Его чувство обрело слова:
— Я хотел бы заплатить еще за много миль с вами.
— Оставим это. Вот ваши два доллара. Я ничего не потратила. А, нет. Потратила. Двадцать пять… нет, тридцать пять центов истратила. Вот остальные. Вот!
— Хватит глупостей, а? Только я начал думать, что вы разумное существо. Поезд Велии придет с минуты на минуту, и она высадится. Женщины красивее я не видал. Мы ее выбрали на роль бродяжки в фильме про босяков.
— Иногда я почти верю, что вы тот, кем представляетесь.
Потом, когда они стояли перед газетным киоском, он снова повернулся к ней: снег таял у него на глазах. Розовые губы стали совсем яркими…
…Подошел поезд. Велия Толливер выглядела точно так, как ей полагалось, и явно была недовольна.
— Давайте выпьем быстренько в буфете и дадим телеграмму Бенни Гискигу, чтобы встретил нас на машине в Юме.
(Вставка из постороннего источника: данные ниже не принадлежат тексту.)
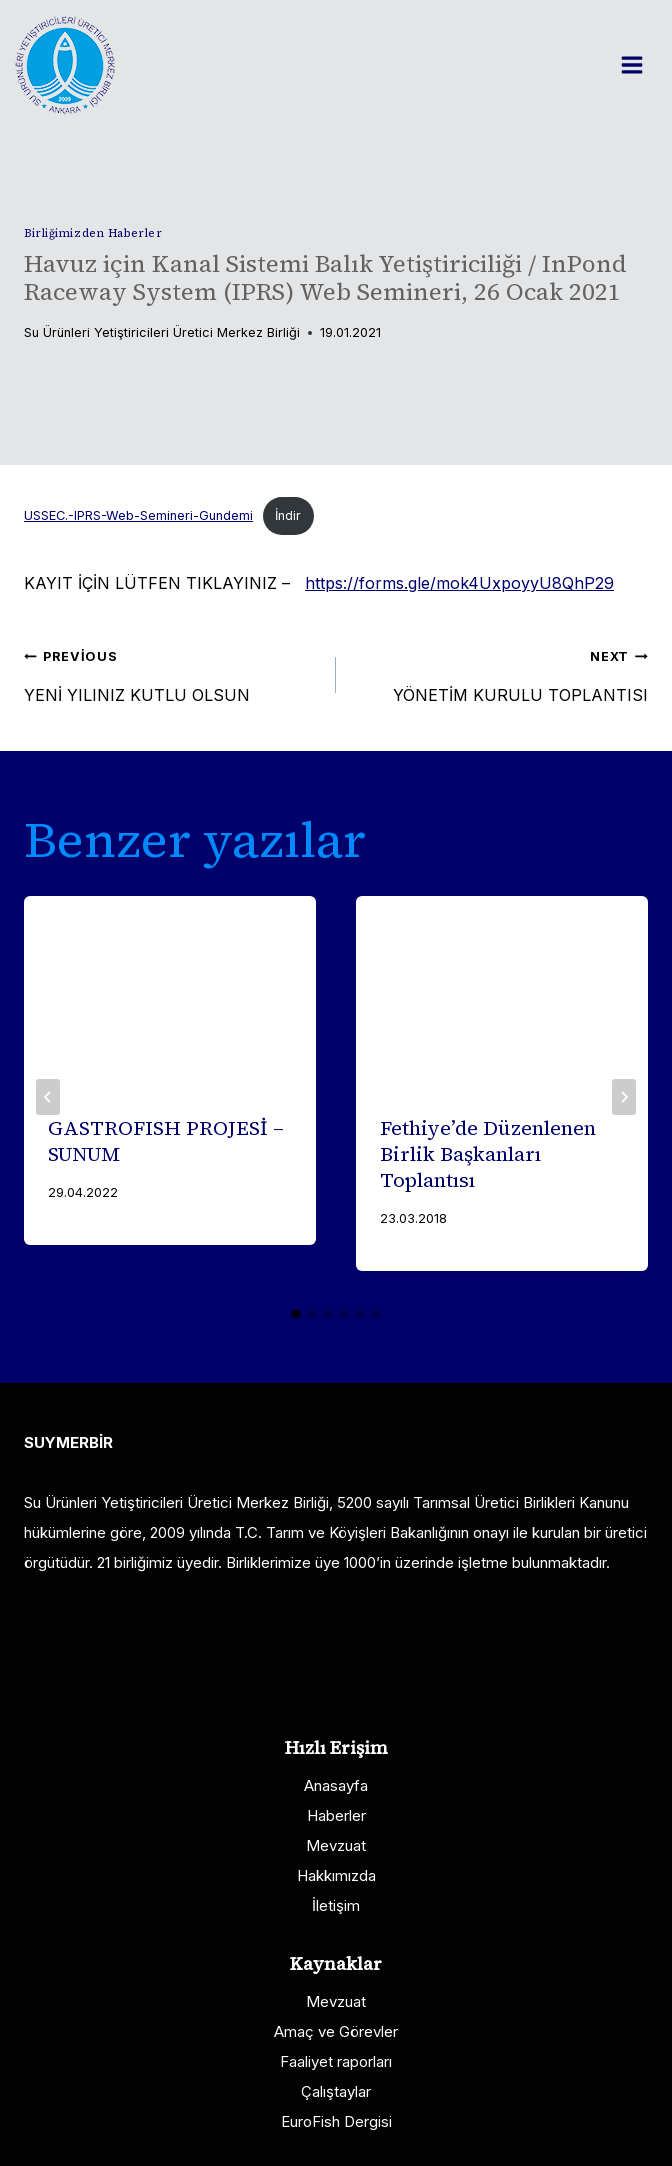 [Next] (624, 1097)
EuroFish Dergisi (336, 2121)
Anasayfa (336, 1785)
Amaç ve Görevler (336, 2031)
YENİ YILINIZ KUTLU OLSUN (172, 672)
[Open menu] (642, 64)
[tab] (296, 1314)
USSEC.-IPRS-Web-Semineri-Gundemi (138, 515)
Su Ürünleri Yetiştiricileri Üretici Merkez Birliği (162, 332)
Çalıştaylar (336, 2091)
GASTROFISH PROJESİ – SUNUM (166, 1141)
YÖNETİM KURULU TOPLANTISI (500, 672)
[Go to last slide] (48, 1097)
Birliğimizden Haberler (93, 233)
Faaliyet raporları (336, 2061)
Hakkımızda (336, 1875)
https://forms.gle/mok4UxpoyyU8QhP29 (459, 583)
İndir (288, 515)
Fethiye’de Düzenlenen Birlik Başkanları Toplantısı (488, 1154)
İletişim (336, 1905)
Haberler (336, 1815)
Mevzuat (336, 1845) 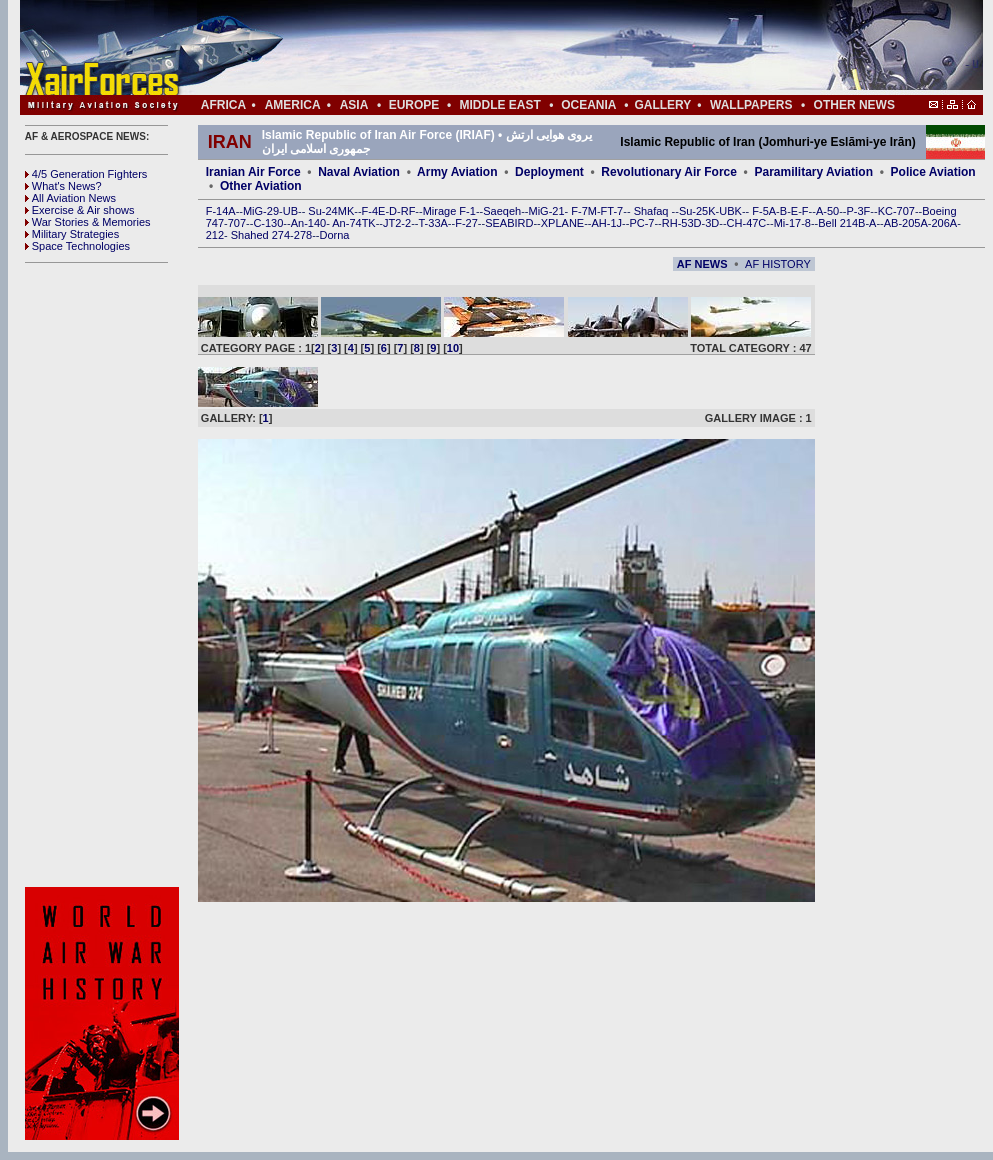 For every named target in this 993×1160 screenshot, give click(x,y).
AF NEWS (702, 264)
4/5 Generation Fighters (88, 174)
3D (712, 223)
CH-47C (747, 223)
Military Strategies (72, 234)
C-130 (268, 223)
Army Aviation (457, 172)
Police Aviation (933, 172)
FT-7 (612, 211)
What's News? (63, 186)
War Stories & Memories (88, 222)
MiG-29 (261, 211)
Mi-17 (788, 223)
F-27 (466, 223)
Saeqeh (502, 211)
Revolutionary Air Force (669, 172)
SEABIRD (509, 223)
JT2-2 (397, 223)
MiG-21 (546, 211)
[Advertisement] (561, 48)
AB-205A (906, 223)
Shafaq (653, 211)
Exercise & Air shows (80, 210)
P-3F (858, 211)
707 (237, 223)
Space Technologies (77, 246)
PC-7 (641, 223)
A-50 (827, 211)
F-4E (374, 211)
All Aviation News (70, 198)
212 (215, 235)
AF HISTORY (778, 264)
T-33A (432, 223)
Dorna (334, 235)
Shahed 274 (260, 235)
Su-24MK (331, 211)
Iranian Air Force (253, 172)
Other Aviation (261, 186)
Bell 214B (841, 223)
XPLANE (562, 223)
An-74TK (353, 223)
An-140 (308, 223)
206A (944, 223)
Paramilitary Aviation (814, 172)
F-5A (764, 211)
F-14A (221, 211)
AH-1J (607, 223)
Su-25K (697, 211)
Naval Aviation (359, 172)
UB (290, 211)
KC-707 (896, 211)
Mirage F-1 (449, 211)
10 (453, 348)
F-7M (584, 211)
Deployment (549, 172)
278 (303, 235)
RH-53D (682, 223)
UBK (730, 211)
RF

Устала от поездов. А потом пойду в вагон и лягу спать. Даже проводники смотрят на меня так, словно у меня лицо в морщинах.
Через десять минут, когда вошли в ее салон, она с любопытством оглядела девушку.
— Моя служанка заболела, пришлось оставить ее в Чикаго, — и теперь я беспомощна. Как вас зовут? Кажется, я не расслышала.
— Джудит Даунс.
В руке у Велии блеснул громадный, размером с глаз, голубой камень, и когда она убрала его в синий футлярчик, Джуди подумала, что сейчас ей предложат заменить служанку.
Крис и Джуди отправились в застекленный вагон, а вскоре пришла туда и Велия, заметно взбодрившаяся после нескольких глотков, так сказать, в качестве компенсации за отсутствие служанки.
— Ты безнадежен, Крис — объявила она. — После того, как ты бросил меня в Нью-Йорке и отправился в это безумное путешествие, что я получаю? Получаю телеграмму, чтобы я вышла из поезда, и тут являешься ты с девушкой!